___ Supplied records ___
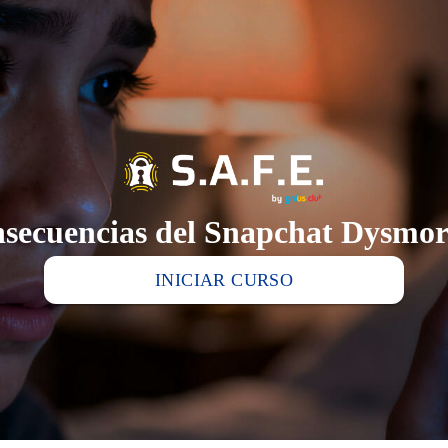
onsecuencias del Snapchat Dysmor
INICIAR CURSO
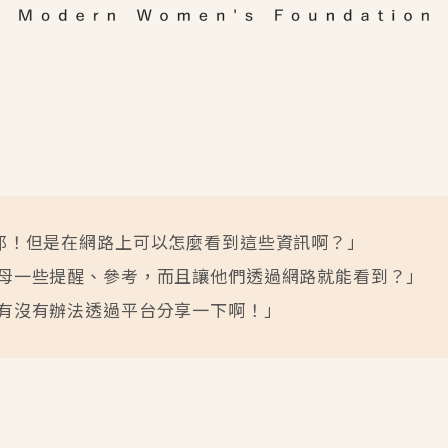
耶！但是在網路上可以怎麼看到這些資訊啊？」
母一些提醒、參考，而且讓他們透過網路就能看到？」
有沒有辦法透過平台分享一下啊！」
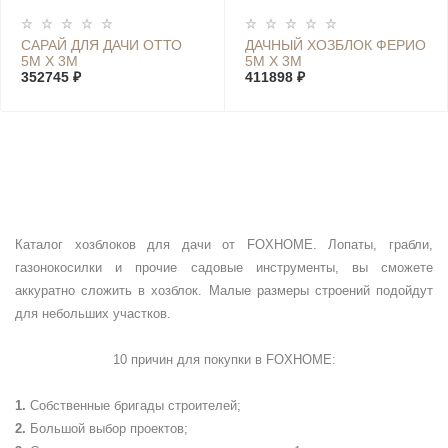
САРАЙ ДЛЯ ДАЧИ ОТТО
ДАЧНЫЙ ХОЗБЛОК ФЕРИО
5М Х 3М
5М Х 3М
352745 ₽
411898 ₽
Каталог хозблоков для дачи от FOXHOME. Лопаты, грабли,
газонокосилки и прочие садовые инструменты, вы сможете
аккуратно сложить в хозблок. Малые размеры строений подойдут
для небольших участков.
10 причин для покупки в
FOXHOME
:
Собственные бригады строителей;
Большой выбор проектов;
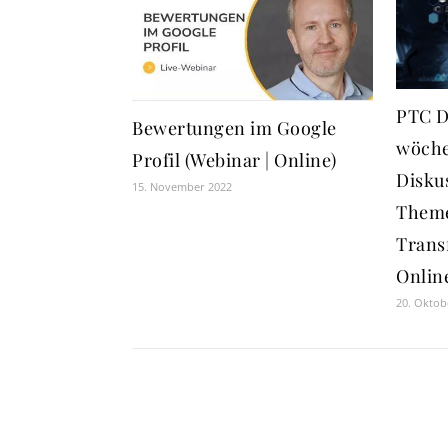
PTC D
Bewertungen im Google
wöche
Profil (Webinar | Online)
Disku
15. November 2022
Theme
Trans
Onlin
20. Oktob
___
• [Assignment] For this exercise, write out exactly the lines from the one with "Собственные бригады строителей;" through the last line of the records, inclusive, and leave each picture out.

• [Task output]
Собственные бригады строителей;
Большой выбор проектов;
PTC D
Bewertungen im Google
wöche
Profil (Webinar | Online)
Disku
15. November 2022
Theme
Trans
Onlin
20. Oktob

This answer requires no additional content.